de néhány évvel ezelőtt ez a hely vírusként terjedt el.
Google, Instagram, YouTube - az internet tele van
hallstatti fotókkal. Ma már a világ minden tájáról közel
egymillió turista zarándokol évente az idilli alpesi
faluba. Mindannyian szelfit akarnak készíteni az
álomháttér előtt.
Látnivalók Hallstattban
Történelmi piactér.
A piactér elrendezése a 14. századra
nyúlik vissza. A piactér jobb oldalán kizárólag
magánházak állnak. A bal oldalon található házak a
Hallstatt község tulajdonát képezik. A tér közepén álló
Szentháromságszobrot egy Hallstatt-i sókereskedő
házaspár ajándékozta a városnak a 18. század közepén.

····················

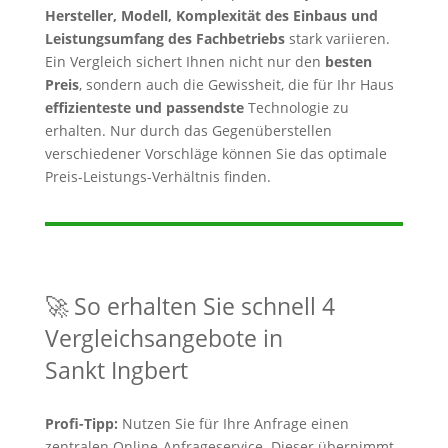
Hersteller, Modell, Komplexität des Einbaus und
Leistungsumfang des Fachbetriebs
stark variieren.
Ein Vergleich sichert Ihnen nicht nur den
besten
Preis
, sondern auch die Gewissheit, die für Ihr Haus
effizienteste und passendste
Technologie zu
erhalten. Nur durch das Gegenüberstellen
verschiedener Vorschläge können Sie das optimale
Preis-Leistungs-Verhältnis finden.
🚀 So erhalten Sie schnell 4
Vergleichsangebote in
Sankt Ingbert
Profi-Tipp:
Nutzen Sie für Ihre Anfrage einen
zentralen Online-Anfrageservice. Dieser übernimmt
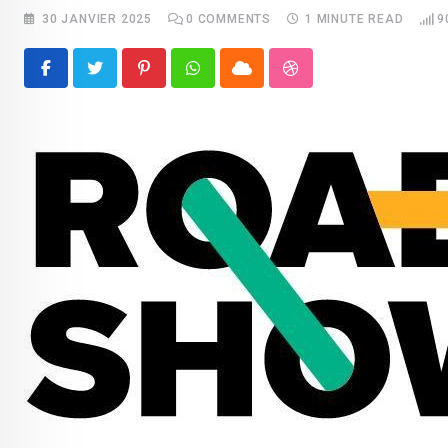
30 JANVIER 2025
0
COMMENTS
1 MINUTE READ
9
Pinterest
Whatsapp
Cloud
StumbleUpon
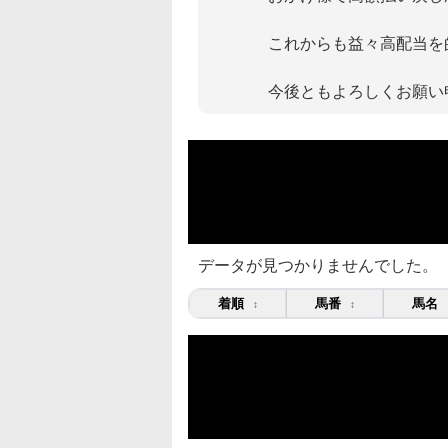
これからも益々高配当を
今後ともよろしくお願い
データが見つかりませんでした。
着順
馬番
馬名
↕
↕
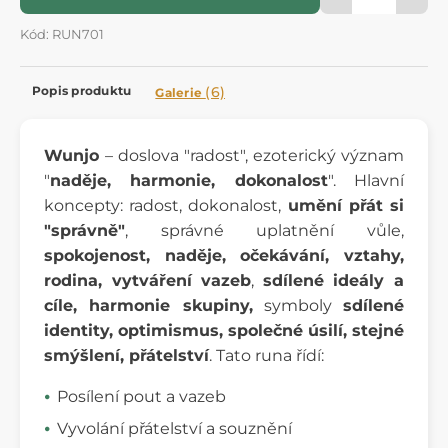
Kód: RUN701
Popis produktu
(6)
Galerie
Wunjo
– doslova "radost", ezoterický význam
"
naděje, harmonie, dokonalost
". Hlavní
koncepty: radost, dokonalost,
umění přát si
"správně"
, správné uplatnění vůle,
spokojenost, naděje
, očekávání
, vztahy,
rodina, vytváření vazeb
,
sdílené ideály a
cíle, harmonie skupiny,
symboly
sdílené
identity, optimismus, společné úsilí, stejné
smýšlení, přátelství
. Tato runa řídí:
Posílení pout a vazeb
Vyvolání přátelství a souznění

····················

■ REQUIRED ACTION ■
From the data above, return every line from the line that has "smýšlení, přátelství" up to and including the line that has "Vyvolání přátelství a souznění", exactly.

■ OUTPUT OF THE TASK ■
smýšlení, přátelství
. Tato runa řídí:
Posílení pout a vazeb
Vyvolání přátelství a souznění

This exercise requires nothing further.